Latin America is a more favorable investment destination due to the presence of a greater number of trade agreements and mechanisms for economic integration.

One of the organizations that has endeavored to enhance the connectivity of the region's economy, facilitate capital flows, and improve the ease of doing business is the Alianza del Pacifico (Pacific Alliance), which includes Mexico, Colombia, Peru, and Chile. Despite this, MERCOSUR remains a significant trade organization that unites some of the most significant economies in South America.

Additionally, the United States and Mexico collaborate on economic matters through the United States-Mexico-Canada Agreement (USMCA). This supports the expansion of regional supply chains and the investment of enterprises in other countries.

These institutional frameworks help international enterprises conduct business in the region by these institutional frameworks, which eliminate trade barriers, clarify regulations, and enhance stability.

| Implications for global capital allocation

The integration of these structural components reveals that it is becoming increasingly challenging for investors from all over the world to disregard Latin America.

This region offers several advantages that are less common in other emerging markets. For instance, it is situated in close proximity to significant consumer markets, has a burgeoning technology ecosystem, and maintains stable geopolitics. Additionally, it has a sizable population.

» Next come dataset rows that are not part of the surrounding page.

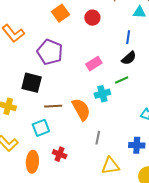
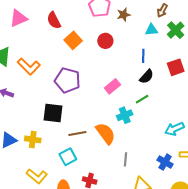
blue cross: (137, 145) -> (165, 162), turned 35

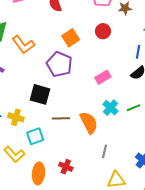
orange square: (73, 40) -> (71, 38), moved
green line: (142, 99) -> (134, 108), moved
cyan cross: (125, 115) -> (111, 108), turned -35
cyan square: (68, 157) -> (35, 136), moved

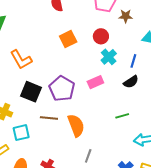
orange L-shape: (23, 45) -> (21, 60), moved
purple pentagon: (59, 64) -> (62, 89), moved
cyan cross: (111, 108) -> (109, 57), moved

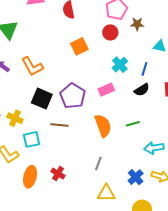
red circle: (101, 36) -> (110, 32), moved
orange semicircle: (76, 125) -> (103, 126), moved

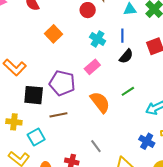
red circle: (110, 32) -> (88, 10), moved
gray line: (98, 163) -> (96, 146), moved, turned -40

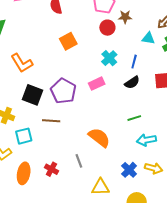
green line: (128, 91) -> (134, 118), moved
orange semicircle: (100, 102) -> (99, 137), moved, turned -30

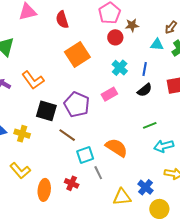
orange square: (68, 41) -> (77, 54), size x1.4
brown line: (51, 121) -> (67, 135), turned 36
cyan square: (24, 136) -> (85, 155), moved
blue cross: (129, 170) -> (146, 187), moved

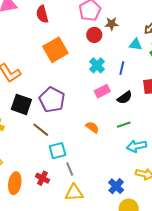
black semicircle: (145, 90) -> (125, 98), moved
pink rectangle: (109, 94) -> (102, 91), moved
orange semicircle: (117, 148) -> (92, 127), moved, size x0.6
yellow triangle: (122, 197) -> (74, 193), moved

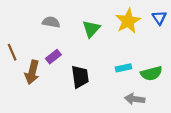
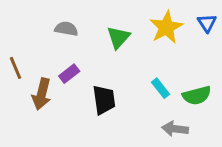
cyan rectangle: (124, 68) -> (161, 88), turned 64

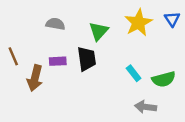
purple rectangle: (69, 74) -> (58, 61), turned 35
black trapezoid: (104, 100) -> (87, 59), moved

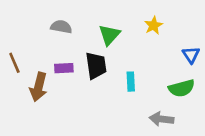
blue triangle: (172, 19) -> (191, 55), moved
yellow star: (138, 23) -> (153, 25), size x0.6
cyan rectangle: (134, 73) -> (131, 82), moved, turned 35

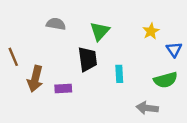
yellow star: (153, 25) -> (151, 31), moved
purple rectangle: (64, 68) -> (63, 88), moved

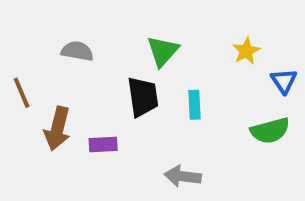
gray semicircle: (56, 24) -> (77, 51), moved
cyan rectangle: (119, 74) -> (195, 105), moved
gray arrow: (147, 108) -> (183, 176), moved

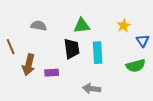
green triangle: (163, 51) -> (82, 26), turned 42
cyan rectangle: (195, 105) -> (98, 53), size x1.5

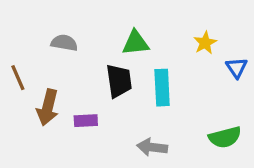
green semicircle: (136, 66) -> (225, 137), moved

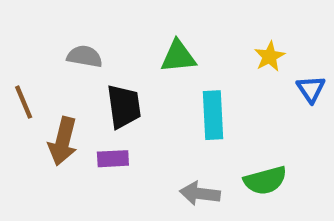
black trapezoid: (119, 81) -> (124, 106), moved
green semicircle: (225, 137) -> (265, 180), moved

In a world where geopolitics are fractured, supply routes are evolving, and economic outlooks are uncertain, Latin America's equilibrium between economic potential and stability may be increasingly relevant.

The region is gradually becoming an essential component of the development of emerging market portfolios for global investors who seek to diversify, generate income, and maintain their growth exposure.

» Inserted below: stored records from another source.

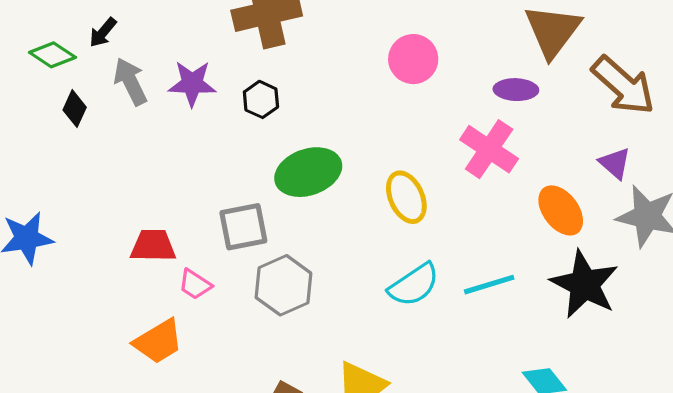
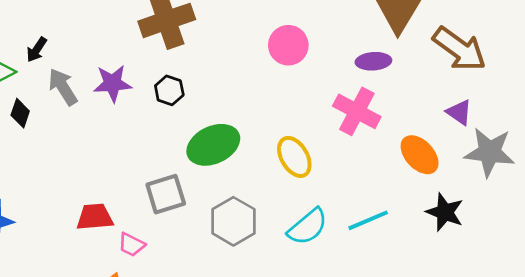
black star: (584, 284) -> (445, 212), size x0.7
gray hexagon: (283, 285) -> (233, 221), moved

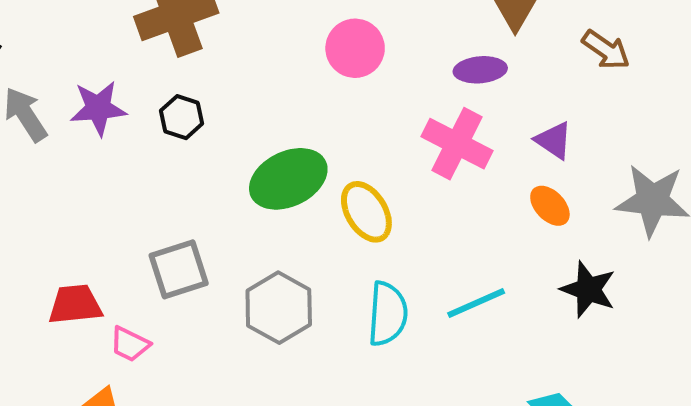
brown arrow: (459, 49) -> (606, 50), size x0.6
purple triangle: (459, 112) -> (554, 140), moved
green ellipse: (213, 145) -> (288, 179), moved
orange ellipse: (420, 155) -> (550, 206), size x0.7
cyan semicircle: (308, 227) -> (388, 314), turned -45

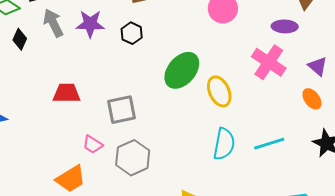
green ellipse: (288, 179) -> (182, 70), turned -30
red trapezoid: (75, 304) -> (67, 93), moved
gray hexagon: (279, 308) -> (133, 158), moved

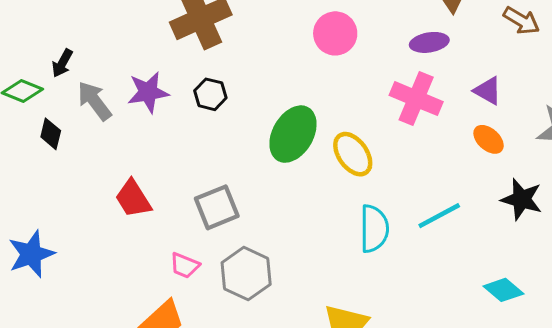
red trapezoid: (67, 93) -> (133, 199), turned -112

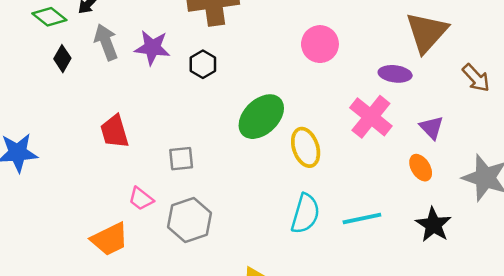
gray square: (217, 207) -> (181, 159), size x0.7

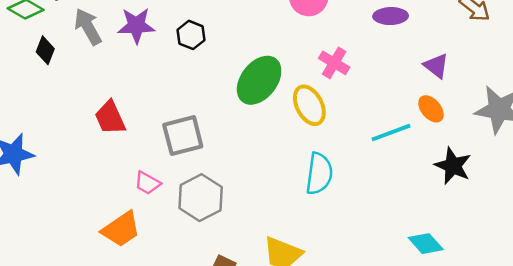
pink cross: (371, 117) -> (334, 63), moved, size x0.7
gray square: (181, 159) -> (183, 136), size x1.5
cyan line: (362, 219) -> (391, 133), moved

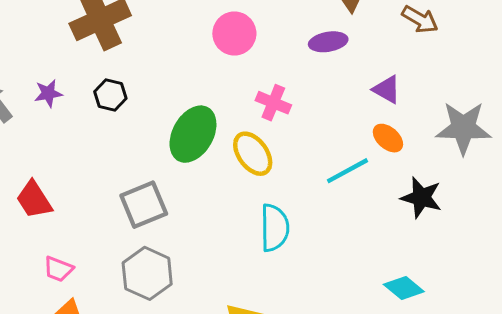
purple star: (136, 26) -> (48, 93), size x0.7
gray square: (183, 136) -> (144, 205), moved
pink trapezoid: (147, 183) -> (58, 269), moved

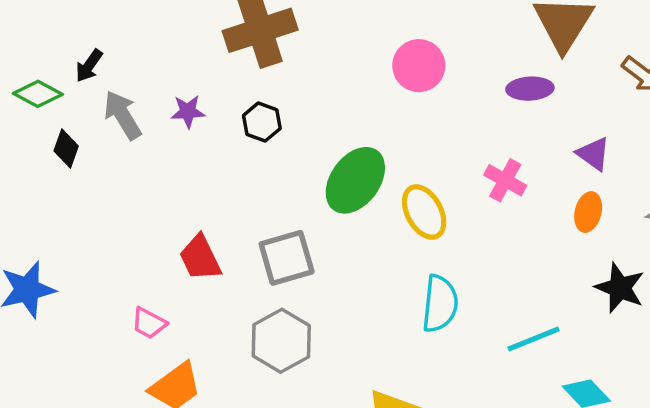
pink cross: (273, 103) -> (505, 180), moved
orange ellipse: (388, 138) -> (588, 212), turned 56
cyan line: (348, 171) -> (533, 339), moved
red trapezoid: (34, 200) -> (200, 258), moved
pink trapezoid: (58, 269) -> (149, 323), moved

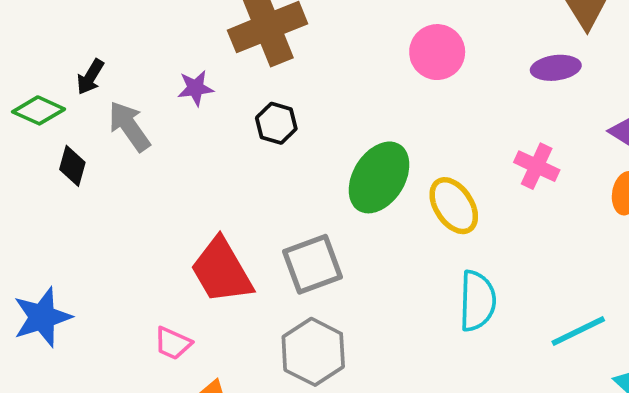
purple star: (188, 111) -> (195, 88), moved
red trapezoid: (200, 258) -> (222, 271), size x1.4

This opinion article was written on March 12, 2026, by the team of analysts at OTG Asset Management.

Disclosure: Foreign Investment Risk.  Foreign investment risks include foreign security risk, foreign currency risk, and foreign sovereign risk.  The prices of foreign securities may be more volatile than the prices of securities of U.S. issuers. In addition, changes in exchange rates and interest rates may adversely affect the values of the Fund’s foreign investments.

Latin America Risk. The Fund's performance is expected to be closely tied to social, political, and economic conditions within this region and may be more volatile than the performance of funds that invest in more developed countries and/or in more than one region.

Currency Risk. Currency conversion costs and currency fluctuations could erase investment gains or add to investment losses. Currency exchange rates can be volatile.